After millennia of analysis, the consensus is that there is no Holy Grail of leadership. Still, when certain traits manifest themselves in cadence, they give individuals a natural flair for good management. Professor Deborah Ancona of MIT’s Sloan School of Management has formulated a model of leadership she calls the 4-CAP+. It refers to four prime capabilities – making sense, visioning, relating and inventing – coupled with a fifth, credibility.

Here is how they work in conjunction and how you can adopt them to improve your organization through better leadership.

Making Sense

Self-descriptive, this may also be expressed as “context.” Ancona describes it as “keeping your fingers on the pulse.” It can include building rapport within and outside your company, recognizing market trends as they emerge, and anticipating shifts from the competition.
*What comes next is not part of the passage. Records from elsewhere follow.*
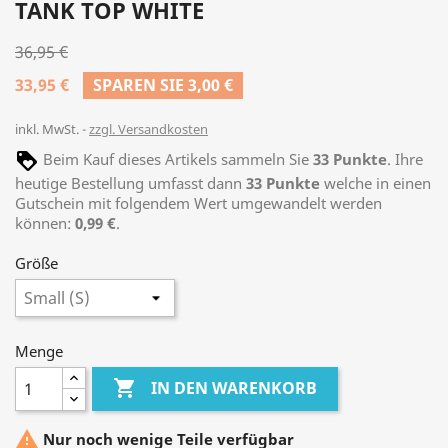
TANK TOP WHITE
36,95 €
33,95 €
SPAREN SIE 3,00 €
inkl. MwSt.
zzgl. Versandkosten
Beim Kauf dieses Artikels sammeln Sie
33
Punkte
. Ihre
heutige Bestellung umfasst dann
33
Punkte
welche in einen
Gutschein mit folgendem Wert umgewandelt werden
können:
0,99 €
.
Größe
Menge

IN DEN WARENKORB

Nur noch wenige Teile verfügbar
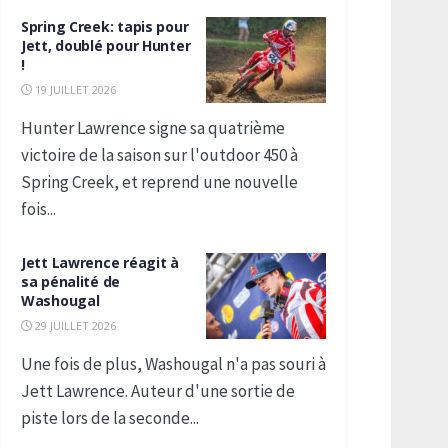
Spring Creek: tapis pour
Jett, doublé pour Hunter
!
19 JUILLET 2026
Hunter Lawrence signe sa quatrième
victoire de la saison sur l'outdoor 450 à
Spring Creek, et reprend une nouvelle
fois...
Jett Lawrence réagit à
sa pénalité de
Washougal
29 JUILLET 2026
Une fois de plus, Washougal n'a pas souri à
Jett Lawrence. Auteur d'une sortie de
piste lors de la seconde...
Making sense is an all-encompassing state of mind that condenses and processes vast amounts of information before identifying what needs to change and how.

Key Takeaway: A leader that can make sense of the labyrinth that is the modern business world becomes the fulcrum around which the entire organization flourishes.

 Visioning

Where making sense is an appreciation of the current situation, vision is the future. Projecting an end result is simply one component of this; it is incumbent upon the leader to map out the journey between the two states. The strategies may vary from simple and minor course corrections across the organization or a bold overhaul and even a reimagining of the company’s mission statement.

Key Takeaway: Leaders that exemplify this trait go beyond describing an end result, they infuse the people around them with a desire to be a part of the journey.

 Relating

Communication is the central element of any relationship, business or personal. Relating in a leadership context involves connecting with a diverse range of personalities across many levels of management. Because no two roles nor any two individuals are exactly alike, this is a polymorphous trait where the leader adapts to the situation. It can take the form of mentoring with one colleague and acting as a sounding board with another.

Key Takeaway: The people factor can make or break a business. Leadership built on a foundation of meaningful relationships is invaluable in both good times and in crises.

Inventing

Stagnation is suicide. After the first three components of 4-CAP+ have laid the groundwork, it is the ability to innovate solutions in a rapidly-evolving environment that produces real-world results. A good leader’s knack for inventing transcends just the individual – it is also evident in how they get their teams to think laterally and create fearlessly.

Key Takeaway: Leading from the front means forging a new path in unknown, untested territory. Transformative leaders are trailblazers whose inventiveness inspires as much as their inventions.

 Credibility

Credibility was a late addition to Ancona’s original 4-CAP model, accounting for the ‘+’ in 4-CAP+. She describes it as “both the condition and the result of the other four.”

As she explains, “Your ability to act with integrity requires gaining respect from others by keeping commitments and operating with a strong sense of purpose. Credible leaders walk the talk. Their actions match their words. Do you want to be a leader, or do you want to get ahead? Sometimes these go together, but sometimes it takes courage to just do the right thing.”